### AIM OF THE EXERCISE:
Tell how many lines in the records contain the word "Московская"; the number alone is the answer.

*** Opening of PROVIDED DATA ***

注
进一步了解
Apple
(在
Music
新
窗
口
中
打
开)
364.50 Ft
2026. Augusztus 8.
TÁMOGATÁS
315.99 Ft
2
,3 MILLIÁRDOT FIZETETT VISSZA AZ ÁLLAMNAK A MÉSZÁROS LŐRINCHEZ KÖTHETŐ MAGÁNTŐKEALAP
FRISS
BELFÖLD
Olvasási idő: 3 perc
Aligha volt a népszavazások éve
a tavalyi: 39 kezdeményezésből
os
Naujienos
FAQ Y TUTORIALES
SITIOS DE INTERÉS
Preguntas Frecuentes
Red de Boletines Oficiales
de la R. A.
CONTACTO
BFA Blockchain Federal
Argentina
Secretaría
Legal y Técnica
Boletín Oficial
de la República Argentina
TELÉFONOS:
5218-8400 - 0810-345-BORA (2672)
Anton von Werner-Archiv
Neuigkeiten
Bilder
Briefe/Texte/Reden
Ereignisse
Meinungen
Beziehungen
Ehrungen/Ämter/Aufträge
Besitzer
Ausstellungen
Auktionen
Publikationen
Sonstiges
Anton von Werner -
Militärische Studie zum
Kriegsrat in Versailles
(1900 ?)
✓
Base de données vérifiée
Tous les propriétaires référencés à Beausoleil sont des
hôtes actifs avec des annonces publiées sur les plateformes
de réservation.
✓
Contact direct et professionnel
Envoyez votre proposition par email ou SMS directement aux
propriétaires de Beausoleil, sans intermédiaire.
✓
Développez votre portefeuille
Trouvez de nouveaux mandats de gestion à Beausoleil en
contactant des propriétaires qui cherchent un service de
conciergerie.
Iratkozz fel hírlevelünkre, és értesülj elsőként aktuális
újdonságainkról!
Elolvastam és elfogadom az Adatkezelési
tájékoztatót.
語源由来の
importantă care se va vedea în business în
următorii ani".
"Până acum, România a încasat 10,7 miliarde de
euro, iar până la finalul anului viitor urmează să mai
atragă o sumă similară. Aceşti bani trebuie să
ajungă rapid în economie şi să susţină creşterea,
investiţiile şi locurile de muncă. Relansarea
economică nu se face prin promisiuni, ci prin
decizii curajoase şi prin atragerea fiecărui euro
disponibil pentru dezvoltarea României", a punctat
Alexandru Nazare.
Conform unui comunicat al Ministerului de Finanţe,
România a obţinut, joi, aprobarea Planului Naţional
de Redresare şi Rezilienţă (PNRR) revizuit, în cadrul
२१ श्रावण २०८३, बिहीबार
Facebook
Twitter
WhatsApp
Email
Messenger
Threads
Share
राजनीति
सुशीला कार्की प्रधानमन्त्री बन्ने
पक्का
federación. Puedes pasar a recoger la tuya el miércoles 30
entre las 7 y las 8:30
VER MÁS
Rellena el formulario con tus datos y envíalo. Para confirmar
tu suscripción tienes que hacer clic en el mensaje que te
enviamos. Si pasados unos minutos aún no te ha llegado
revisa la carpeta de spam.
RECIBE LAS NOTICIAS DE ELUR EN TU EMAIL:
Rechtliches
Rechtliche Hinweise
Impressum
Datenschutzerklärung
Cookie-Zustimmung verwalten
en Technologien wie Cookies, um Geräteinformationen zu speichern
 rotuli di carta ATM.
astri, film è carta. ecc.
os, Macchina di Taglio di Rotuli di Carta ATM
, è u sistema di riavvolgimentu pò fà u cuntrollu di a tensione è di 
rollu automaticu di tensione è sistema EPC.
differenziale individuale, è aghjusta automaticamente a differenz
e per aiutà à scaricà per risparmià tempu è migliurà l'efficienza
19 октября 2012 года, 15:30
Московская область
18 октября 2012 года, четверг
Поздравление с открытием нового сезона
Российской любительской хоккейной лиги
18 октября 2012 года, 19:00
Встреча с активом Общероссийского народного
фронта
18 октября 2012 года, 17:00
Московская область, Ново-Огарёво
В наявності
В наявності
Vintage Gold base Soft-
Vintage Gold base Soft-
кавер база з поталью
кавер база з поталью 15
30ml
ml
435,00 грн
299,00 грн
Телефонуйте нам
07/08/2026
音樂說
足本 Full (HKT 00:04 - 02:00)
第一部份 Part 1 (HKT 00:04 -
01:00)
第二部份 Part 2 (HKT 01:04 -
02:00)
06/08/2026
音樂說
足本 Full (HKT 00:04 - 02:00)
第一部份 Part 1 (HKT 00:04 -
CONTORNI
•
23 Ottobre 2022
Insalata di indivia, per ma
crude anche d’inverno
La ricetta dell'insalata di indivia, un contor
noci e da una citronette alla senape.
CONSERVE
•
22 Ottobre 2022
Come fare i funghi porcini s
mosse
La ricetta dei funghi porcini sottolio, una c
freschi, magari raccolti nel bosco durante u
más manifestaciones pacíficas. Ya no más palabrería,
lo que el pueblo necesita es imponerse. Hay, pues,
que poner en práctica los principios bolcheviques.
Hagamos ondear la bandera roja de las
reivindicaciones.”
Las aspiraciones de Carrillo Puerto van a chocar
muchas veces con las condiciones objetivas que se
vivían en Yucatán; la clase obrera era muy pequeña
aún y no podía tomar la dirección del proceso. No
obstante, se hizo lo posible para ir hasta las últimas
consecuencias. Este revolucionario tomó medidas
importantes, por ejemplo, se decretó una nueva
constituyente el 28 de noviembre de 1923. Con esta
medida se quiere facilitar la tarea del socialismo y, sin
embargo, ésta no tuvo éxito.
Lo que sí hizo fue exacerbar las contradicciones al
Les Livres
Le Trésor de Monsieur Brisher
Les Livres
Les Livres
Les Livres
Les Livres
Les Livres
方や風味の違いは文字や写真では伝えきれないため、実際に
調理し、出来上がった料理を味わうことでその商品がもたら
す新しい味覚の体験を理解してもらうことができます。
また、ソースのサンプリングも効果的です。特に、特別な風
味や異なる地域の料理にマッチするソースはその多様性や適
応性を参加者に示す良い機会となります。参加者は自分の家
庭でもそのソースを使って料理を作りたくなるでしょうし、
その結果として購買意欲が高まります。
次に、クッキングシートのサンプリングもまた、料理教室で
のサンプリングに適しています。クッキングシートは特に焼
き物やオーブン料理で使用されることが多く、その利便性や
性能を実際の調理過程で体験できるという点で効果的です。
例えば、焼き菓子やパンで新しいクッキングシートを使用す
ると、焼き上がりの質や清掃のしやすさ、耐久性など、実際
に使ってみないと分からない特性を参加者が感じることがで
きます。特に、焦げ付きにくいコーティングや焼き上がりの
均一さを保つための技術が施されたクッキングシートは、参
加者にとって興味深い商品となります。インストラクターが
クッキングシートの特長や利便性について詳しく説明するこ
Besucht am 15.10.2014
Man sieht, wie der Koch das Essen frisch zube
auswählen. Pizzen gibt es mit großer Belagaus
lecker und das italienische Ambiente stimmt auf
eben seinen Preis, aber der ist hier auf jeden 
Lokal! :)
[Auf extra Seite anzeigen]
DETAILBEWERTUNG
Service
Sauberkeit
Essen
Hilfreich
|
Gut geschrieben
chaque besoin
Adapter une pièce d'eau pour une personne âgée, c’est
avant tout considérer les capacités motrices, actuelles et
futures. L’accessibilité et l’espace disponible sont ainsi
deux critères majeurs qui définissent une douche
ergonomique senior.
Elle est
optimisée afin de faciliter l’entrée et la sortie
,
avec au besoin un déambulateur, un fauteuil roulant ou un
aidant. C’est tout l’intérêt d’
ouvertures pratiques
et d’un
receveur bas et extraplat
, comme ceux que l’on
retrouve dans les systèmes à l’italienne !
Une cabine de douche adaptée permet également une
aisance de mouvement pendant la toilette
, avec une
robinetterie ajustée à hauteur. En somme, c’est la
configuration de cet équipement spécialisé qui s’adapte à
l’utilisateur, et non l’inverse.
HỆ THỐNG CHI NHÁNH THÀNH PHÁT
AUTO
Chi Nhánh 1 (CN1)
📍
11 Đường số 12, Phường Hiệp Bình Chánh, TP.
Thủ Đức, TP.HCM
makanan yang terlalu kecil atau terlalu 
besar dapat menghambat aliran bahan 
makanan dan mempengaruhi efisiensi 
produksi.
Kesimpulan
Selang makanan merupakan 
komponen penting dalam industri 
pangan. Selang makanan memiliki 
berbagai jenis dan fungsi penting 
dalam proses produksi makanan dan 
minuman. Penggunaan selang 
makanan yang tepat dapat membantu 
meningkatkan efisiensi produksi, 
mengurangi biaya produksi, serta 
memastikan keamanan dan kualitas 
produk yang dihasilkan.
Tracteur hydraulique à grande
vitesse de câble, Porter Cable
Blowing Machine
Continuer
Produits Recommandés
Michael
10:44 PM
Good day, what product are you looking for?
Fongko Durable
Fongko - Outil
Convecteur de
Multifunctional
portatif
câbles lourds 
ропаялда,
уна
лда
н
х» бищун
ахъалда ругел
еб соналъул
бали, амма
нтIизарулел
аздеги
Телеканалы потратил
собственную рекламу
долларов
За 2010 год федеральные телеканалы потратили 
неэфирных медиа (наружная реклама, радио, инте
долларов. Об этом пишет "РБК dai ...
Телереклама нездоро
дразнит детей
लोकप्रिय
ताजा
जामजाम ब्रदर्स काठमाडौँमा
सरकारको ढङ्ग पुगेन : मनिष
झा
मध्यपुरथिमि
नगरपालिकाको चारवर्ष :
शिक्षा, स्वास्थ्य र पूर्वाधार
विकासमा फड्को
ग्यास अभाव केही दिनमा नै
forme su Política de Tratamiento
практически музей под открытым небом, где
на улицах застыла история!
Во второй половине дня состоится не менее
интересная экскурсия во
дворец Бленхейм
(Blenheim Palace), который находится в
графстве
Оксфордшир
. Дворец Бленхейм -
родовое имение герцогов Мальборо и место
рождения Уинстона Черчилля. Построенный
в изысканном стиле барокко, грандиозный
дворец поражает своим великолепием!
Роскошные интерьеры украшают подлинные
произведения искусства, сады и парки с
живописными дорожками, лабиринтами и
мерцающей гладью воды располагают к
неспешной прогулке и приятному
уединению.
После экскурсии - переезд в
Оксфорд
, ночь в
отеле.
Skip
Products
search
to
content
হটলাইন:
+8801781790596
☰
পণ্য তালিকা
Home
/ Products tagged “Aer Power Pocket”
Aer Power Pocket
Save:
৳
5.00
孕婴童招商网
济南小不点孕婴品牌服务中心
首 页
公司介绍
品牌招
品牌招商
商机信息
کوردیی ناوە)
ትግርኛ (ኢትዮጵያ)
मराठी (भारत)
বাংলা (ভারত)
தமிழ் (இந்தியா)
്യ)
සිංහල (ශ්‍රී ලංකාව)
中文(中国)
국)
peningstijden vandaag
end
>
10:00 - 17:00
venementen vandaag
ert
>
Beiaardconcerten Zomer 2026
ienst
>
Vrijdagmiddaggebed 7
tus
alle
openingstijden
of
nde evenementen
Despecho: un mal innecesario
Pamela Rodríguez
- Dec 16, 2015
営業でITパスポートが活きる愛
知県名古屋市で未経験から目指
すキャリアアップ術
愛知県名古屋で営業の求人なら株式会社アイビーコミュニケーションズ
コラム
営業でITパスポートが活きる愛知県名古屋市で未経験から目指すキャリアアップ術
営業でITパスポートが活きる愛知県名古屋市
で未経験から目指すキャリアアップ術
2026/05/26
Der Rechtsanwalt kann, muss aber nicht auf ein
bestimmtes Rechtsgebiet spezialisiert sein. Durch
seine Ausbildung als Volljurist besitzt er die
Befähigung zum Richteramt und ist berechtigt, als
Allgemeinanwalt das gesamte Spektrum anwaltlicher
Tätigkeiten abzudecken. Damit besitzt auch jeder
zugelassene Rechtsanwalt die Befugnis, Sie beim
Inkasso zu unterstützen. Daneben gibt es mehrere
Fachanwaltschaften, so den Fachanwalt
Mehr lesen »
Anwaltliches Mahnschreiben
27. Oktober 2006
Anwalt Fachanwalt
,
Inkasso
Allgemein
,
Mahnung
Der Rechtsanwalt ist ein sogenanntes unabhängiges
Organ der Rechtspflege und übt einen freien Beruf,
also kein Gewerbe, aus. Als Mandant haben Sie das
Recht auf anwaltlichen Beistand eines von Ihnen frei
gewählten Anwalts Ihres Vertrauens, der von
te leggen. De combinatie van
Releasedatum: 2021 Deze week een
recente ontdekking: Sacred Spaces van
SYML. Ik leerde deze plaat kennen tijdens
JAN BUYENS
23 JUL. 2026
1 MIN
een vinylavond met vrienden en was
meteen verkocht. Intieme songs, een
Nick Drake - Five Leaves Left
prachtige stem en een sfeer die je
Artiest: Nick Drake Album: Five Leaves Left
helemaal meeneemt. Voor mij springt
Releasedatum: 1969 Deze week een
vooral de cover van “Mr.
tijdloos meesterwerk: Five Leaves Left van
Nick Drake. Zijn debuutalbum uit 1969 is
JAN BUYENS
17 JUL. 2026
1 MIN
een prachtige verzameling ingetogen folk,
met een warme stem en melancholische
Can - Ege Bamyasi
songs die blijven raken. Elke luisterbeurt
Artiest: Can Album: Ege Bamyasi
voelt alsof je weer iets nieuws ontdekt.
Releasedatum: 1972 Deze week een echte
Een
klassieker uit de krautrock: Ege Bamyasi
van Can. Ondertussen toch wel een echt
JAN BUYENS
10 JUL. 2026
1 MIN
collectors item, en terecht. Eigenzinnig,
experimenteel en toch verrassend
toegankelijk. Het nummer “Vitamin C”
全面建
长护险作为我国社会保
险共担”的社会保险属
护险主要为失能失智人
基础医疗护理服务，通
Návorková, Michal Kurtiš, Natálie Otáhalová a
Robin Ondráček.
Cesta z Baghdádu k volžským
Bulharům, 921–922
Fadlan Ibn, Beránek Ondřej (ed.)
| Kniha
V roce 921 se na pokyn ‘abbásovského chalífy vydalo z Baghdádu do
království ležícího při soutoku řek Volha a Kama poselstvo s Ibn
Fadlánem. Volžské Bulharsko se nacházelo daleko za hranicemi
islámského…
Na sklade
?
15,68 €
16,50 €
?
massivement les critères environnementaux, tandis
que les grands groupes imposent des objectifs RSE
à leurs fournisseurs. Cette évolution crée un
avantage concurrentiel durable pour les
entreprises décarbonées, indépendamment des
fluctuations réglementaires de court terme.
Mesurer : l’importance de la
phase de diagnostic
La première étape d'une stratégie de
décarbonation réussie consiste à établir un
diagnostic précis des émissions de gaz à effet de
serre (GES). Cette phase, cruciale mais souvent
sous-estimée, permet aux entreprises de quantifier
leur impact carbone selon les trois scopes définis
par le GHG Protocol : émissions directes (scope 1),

*** Close of PROVIDED DATA ***

### PROBLEM SOLUTION:
2